══ EXTRACTED RECORDS

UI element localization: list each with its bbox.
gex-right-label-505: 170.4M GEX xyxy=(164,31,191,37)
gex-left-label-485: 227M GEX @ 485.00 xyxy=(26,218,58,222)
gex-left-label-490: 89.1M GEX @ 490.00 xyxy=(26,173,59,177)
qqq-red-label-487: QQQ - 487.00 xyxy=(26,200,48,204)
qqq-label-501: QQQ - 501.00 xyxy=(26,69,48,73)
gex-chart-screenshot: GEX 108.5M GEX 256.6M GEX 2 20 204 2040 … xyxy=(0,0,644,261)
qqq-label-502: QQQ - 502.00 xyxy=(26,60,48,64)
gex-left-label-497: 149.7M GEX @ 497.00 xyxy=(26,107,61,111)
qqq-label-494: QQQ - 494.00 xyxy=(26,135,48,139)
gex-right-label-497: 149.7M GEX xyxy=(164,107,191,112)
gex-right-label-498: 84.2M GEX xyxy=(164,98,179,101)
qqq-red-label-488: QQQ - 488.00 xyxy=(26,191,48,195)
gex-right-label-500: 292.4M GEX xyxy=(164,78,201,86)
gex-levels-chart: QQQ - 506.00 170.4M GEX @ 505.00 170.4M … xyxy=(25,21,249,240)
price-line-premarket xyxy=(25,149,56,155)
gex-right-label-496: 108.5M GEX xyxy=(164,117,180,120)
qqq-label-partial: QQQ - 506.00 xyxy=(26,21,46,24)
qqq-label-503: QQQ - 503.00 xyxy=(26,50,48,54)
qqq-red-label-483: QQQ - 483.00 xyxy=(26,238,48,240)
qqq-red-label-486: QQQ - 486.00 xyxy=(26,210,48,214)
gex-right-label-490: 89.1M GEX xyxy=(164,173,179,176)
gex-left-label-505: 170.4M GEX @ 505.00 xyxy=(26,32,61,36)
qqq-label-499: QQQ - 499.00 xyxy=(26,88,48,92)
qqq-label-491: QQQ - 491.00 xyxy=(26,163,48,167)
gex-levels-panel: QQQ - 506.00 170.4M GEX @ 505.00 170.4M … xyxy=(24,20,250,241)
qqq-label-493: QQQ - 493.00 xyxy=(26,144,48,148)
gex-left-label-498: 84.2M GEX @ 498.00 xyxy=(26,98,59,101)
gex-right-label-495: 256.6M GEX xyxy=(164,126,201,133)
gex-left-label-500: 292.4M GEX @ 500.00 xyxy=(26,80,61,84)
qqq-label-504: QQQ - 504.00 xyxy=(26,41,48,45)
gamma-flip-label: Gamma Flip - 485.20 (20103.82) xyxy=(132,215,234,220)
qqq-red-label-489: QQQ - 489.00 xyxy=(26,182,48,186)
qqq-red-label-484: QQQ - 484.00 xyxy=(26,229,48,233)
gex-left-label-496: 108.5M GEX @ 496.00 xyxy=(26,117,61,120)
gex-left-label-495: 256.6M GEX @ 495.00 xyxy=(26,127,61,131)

════

**AIM OF THE TASK**
Copy every line of the data that carries the word "levels".

**TASK OUTPUT**
gex-levels-chart: QQQ - 506.00 170.4M GEX @ 505.00 170.4M … xyxy=(25,21,249,240)
gex-levels-panel: QQQ - 506.00 170.4M GEX @ 505.00 170.4M … xyxy=(24,20,250,241)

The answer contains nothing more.